As a preface for the post below… I have been drafting this post for a while, and I know it has nothing to do with my trip to Alaska (I promise, I’m back and ready to write again, so I’ll be providing a FULL update on that adventure!), but it does have something to do with perspective on life. A little over a month ago, a coworker in my office suffered a cerebral aneurysm while at the office. He was just going to get a cup of coffee, walked into the break room but never walked out. After spending the past month fighting a battle to survive, he passed away last Friday night. He was 38.
Life is short. Too short. It’s sad that it takes something like this to make you stop and think sometimes. This is not my first reminder that life is precious and is something to be cherished, and I am sure it won’t be my last reminder. But it is a reminder none the less. In the obituary the family referred to my coworker as having a presence was ‘As big as Texas’. Nothing could be more accurate. He was a friendly and fun loving guy. His passing reminded me of this post that I never posted, that has been sitting in blog purgatory because it didn’t seem complete, it wasn’t ready. It may still not be ready, I really didn’t change anything in the post below, but I wanted to post it because my coworker was an optimistic guy. Sure, he carried stress and worry like everyone else, but he never seemed to let it get him too far down.

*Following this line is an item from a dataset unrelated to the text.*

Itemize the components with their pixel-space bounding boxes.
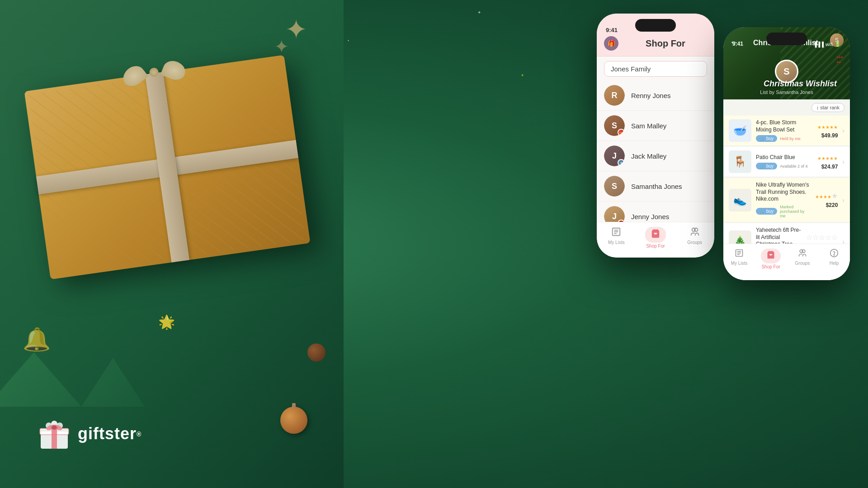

And that, is an admirable trait.
~ ~ ~ ~ ~
Are you a glass half full or a glass half empty type of person? I know it’s such a cliche question but its something that I think about from time to time. I have met many people on both sides of this equation. I have met those who radiate happiness and enjoy every moment of life, and those who always seem to be negative about situations at hand. It seems that individuals who believe things will go wrong, or not go their way, find that belief to be a self fulfilling prophesy. They become upset more easily, let the little things bother them, explode over minor events and generally are not very fun to hang around with. Sure, I realize that anyone can have a bad day or a string of bad luck, but how you deal with the challenging times reveals the true character of a person. If you let it define you, the game is over.
As I sit here and tell you to be optimistic, I will also admit a few things. It may be easier for me to be more optimistic than others. I have personally been blessed with good health, many friends and a good family. I have been successful in my career, have had the opportunity to travel and to try new things. I am able and willing to swim, bike and run for miles – many more miles than I ever believed was possible. (And certainly my high school or even undergrad college student self would have never fathomed the miles I have completed in the past four years…). I have been lucky to constantly have people rooting for me and providing support when I’m down on my luck or when I start to lose sight of my optimism.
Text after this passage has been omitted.